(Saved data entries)
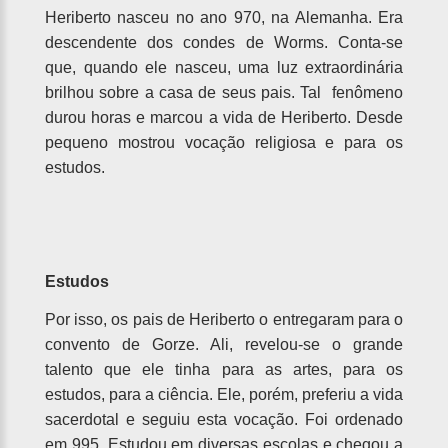
Heriberto nasceu no ano 970, na Alemanha. Era
descendente dos condes de Worms. Conta-se
que, quando ele nasceu, uma luz extraordinária
brilhou sobre a casa de seus pais. Tal fenômeno
durou horas e marcou a vida de Heriberto. Desde
pequeno mostrou vocação religiosa e para os
estudos.
Estudos
Por isso, os pais de Heriberto o entregaram para o
convento de Gorze. Ali, revelou-se o grande
talento que ele tinha para as artes, para os
estudos, para a ciência. Ele, porém, preferiu a vida
sacerdotal e seguiu esta vocação. Foi ordenado
em 995. Estudou em diversas escolas e chegou a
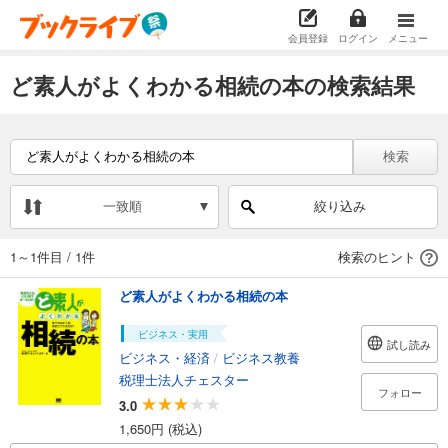
会員登録
ログイン
メニュー
ど素人がよくわかる相続の本の検索結果
検索
一致順
絞り込み
1～1件目
/
1件
検索のヒント
ど素人がよくわかる相続の本
ビジネス・実用
試し読み
ビジネス・経済
/
ビジネス教養
税理士法人チェスター
フォロー
3.0
1,650円 (税込)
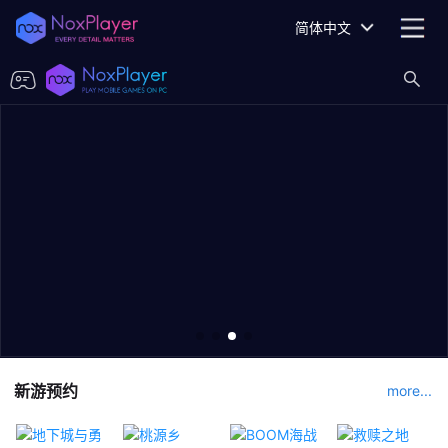
简体中文
新游预约
more...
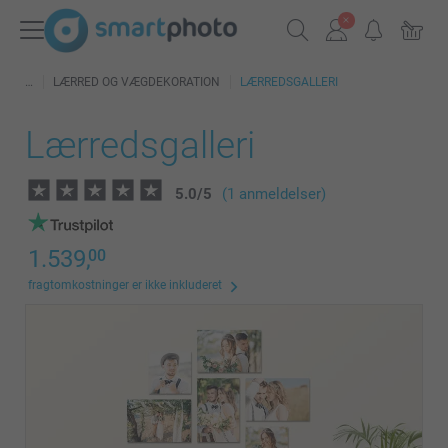
LÆRRED OG VÆGDEKORATION
LÆRREDSGALLERI
Lærredsgalleri
5.0
/
5
(1 anmeldelser)
1.539,
00
fragtomkostninger er ikke inkluderet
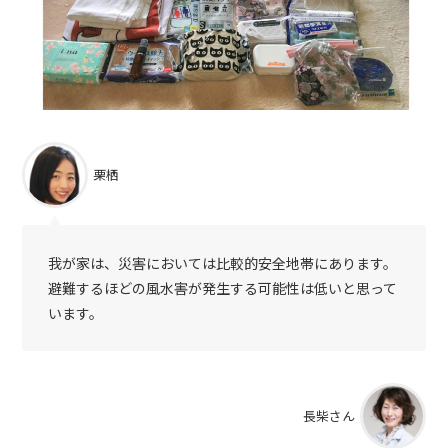
栗栖
我が家は、災害においては比較的安全地帯にあります。
避難するほどの風水害が発生する可能性は低いと思って
います。
長柴さん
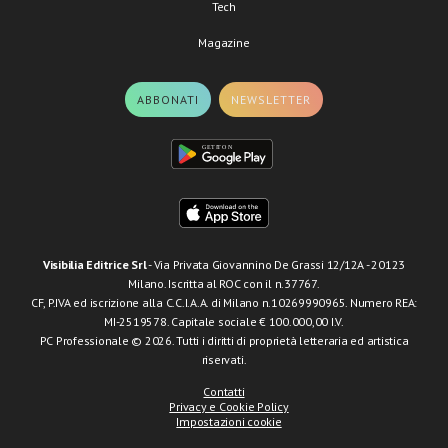
Tech
Magazine
ABBONATI
NEWSLETTER
Visibilia Editrice Srl
- Via Privata Giovannino De Grassi 12/12A - 20123
Milano. Iscritta al ROC con il n.37767.
CF, P.IVA ed iscrizione alla C.C.I.A.A. di Milano n.10269990965. Numero REA:
MI-2519578. Capitale sociale € 100.000,00 I.V.
PC Professionale © 2026. Tutti i diritti di proprietà letteraria ed artistica
riservati.
Contatti
Privacy e Cookie Policy
Impostazioni cookie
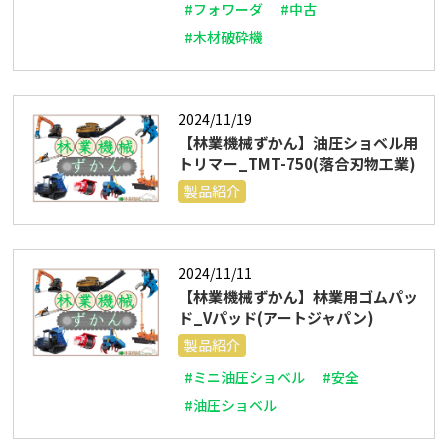
#フォワーダ
#中古
#木材破砕機
2024/11/19
【林業機械ずかん】油圧ショベル用
トリマー_TMT-750(落合刃物工業)
製品紹介
2024/11/11
【林業機械ずかん】林業用ゴムパッ
ド_Vパッド(アートジャパン)
製品紹介
#ミニ油圧ショベル
#安全
#油圧ショベル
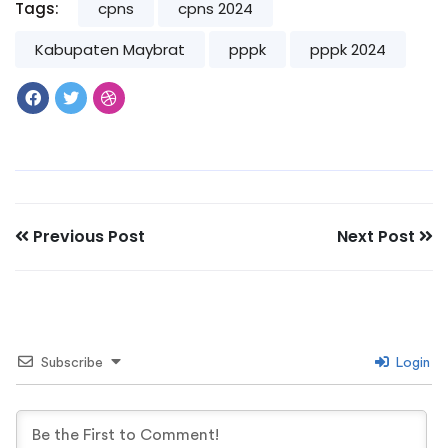
Tags:
cpns
cpns 2024
Kabupaten Maybrat
pppk
pppk 2024
Previous Post
Next Post
Subscribe
Login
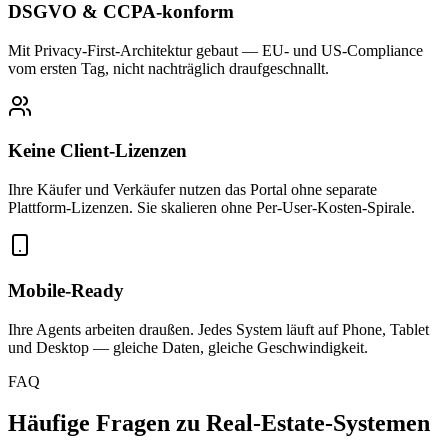
DSGVO & CCPA-konform
Mit Privacy-First-Architektur gebaut — EU- und US-Compliance
vom ersten Tag, nicht nachträglich draufgeschnallt.
Keine Client-Lizenzen
Ihre Käufer und Verkäufer nutzen das Portal ohne separate
Plattform-Lizenzen. Sie skalieren ohne Per-User-Kosten-Spirale.
Mobile-Ready
Ihre Agents arbeiten draußen. Jedes System läuft auf Phone, Tablet
und Desktop — gleiche Daten, gleiche Geschwindigkeit.
FAQ
Häufige Fragen zu Real-Estate-Systemen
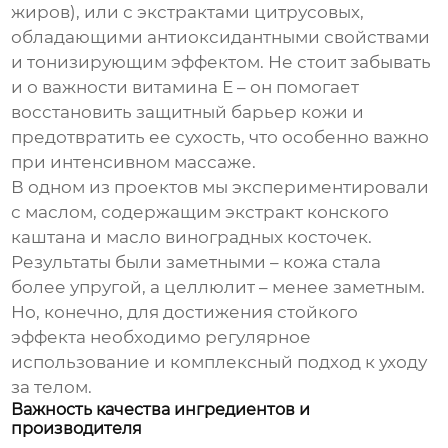
жиров), или с экстрактами цитрусовых,
обладающими антиоксидантными свойствами
и тонизирующим эффектом. Не стоит забывать
и о важности витамина Е – он помогает
восстановить защитный барьер кожи и
предотвратить ее сухость, что особенно важно
при интенсивном массаже.
В одном из проектов мы экспериментировали
с маслом, содержащим экстракт конского
каштана и масло виноградных косточек.
Результаты были заметными – кожа стала
более упругой, а целлюлит – менее заметным.
Но, конечно, для достижения стойкого
эффекта необходимо регулярное
использование и комплексный подход к уходу
за телом.
Важность качества ингредиентов и
производителя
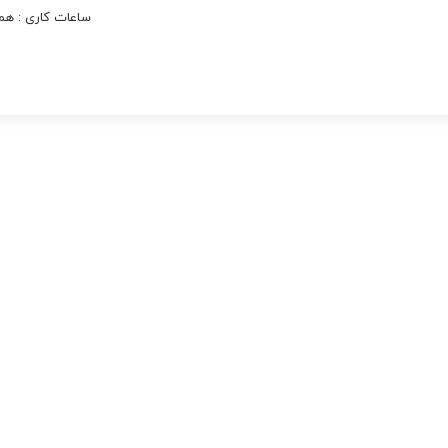
ساعات کاری : همه روزه به 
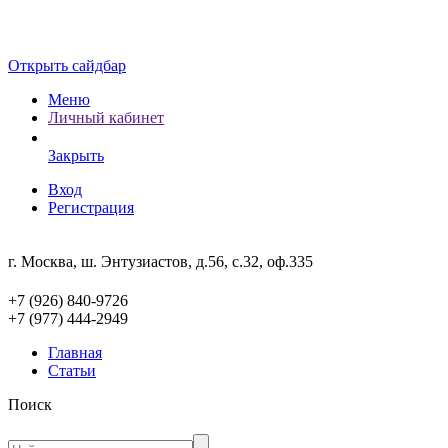
Открыть сайдбар
Меню
Личный кабинет
Закрыть
Вход
Регистрация
г. Москва, ш. Энтузиастов, д.56, с.32, оф.335
+7 (926) 840-9726
+7 (977) 444-2949
Главная
Статьи
Поиск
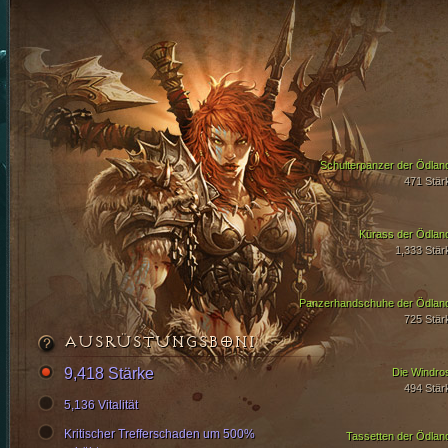
Schulterpanzer der Ödlan
471 Stär
Kürass der Ödlan
1,333 Stär
Panzerhandschuhe der Ödlan
725 Stär
AUSRÜSTUNGSBONI
9,418 Stärke
Die Windro
494 Stär
5,136 Vitalität
Kritischer Trefferschaden um 500%
Tassetten der Ödlan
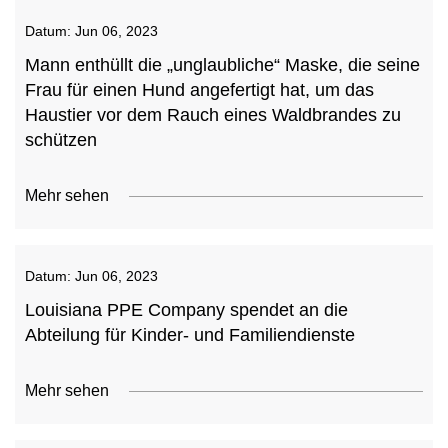
Datum:
Jun 06, 2023
Mann enthüllt die „unglaubliche“ Maske, die seine
Frau für einen Hund angefertigt hat, um das
Haustier vor dem Rauch eines Waldbrandes zu
schützen
Mehr sehen
Datum:
Jun 06, 2023
Louisiana PPE Company spendet an die
Abteilung für Kinder- und Familiendienste
Mehr sehen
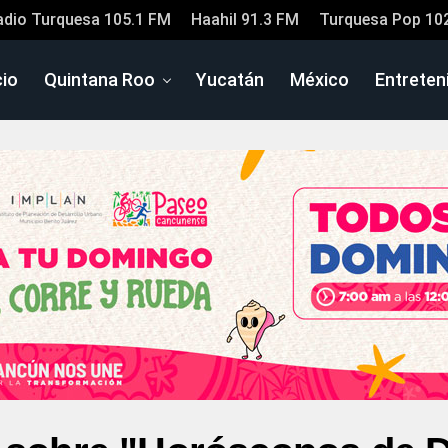
adio Turquesa 105.1 FM
Haahil 91.3 FM
Turquesa Pop 10
cio
Quintana Roo
Yucatán
México
Entreten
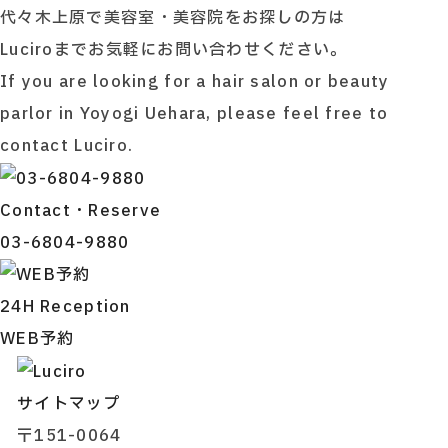
代々木上原で美容室・美容院をお探しの方は
Luciroまでお気軽にお問い合わせください。
If you are looking for a hair salon or beauty
parlor in Yoyogi Uehara, please feel free to
contact Luciro.
Contact・Reserve
03-6804-9880
24H Reception
WEB予約
サイトマップ
〒151-0064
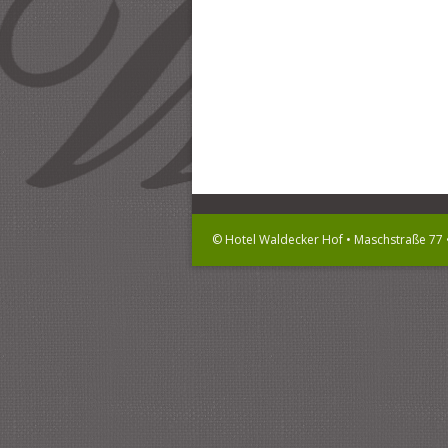
© Hotel Waldecker Hof • Maschstraße 77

DIRECTIONS.
Copy exactly the lines from the line containing "AUSRÜSTUNGSBONI" through the last line of the records above, both included, and leave out any pictures.

SOLUTION FOR THIS PROBLEM.
AUSRÜSTUNGSBONI
9,418 Stärke
Die Windro
494 Stär
5,136 Vitalität
Kritischer Trefferschaden um 500%
Tassetten der Ödlan
Datum:
Jun 06, 2023
Mann enthüllt die „unglaubliche“ Maske, die seine
Frau für einen Hund angefertigt hat, um das
Haustier vor dem Rauch eines Waldbrandes zu
schützen
Mehr sehen
Datum:
Jun 06, 2023
Louisiana PPE Company spendet an die
Abteilung für Kinder- und Familiendienste
Mehr sehen
adio Turquesa 105.1 FM
Haahil 91.3 FM
Turquesa Pop 10
cio
Quintana Roo
Yucatán
México
Entreten
代々木上原で美容室・美容院をお探しの方は
Luciroまでお気軽にお問い合わせください。
If you are looking for a hair salon or beauty
parlor in Yoyogi Uehara, please feel free to
contact Luciro.
Contact・Reserve
03-6804-9880
24H Reception
WEB予約
サイトマップ
〒151-0064
© Hotel Waldecker Hof • Maschstraße 77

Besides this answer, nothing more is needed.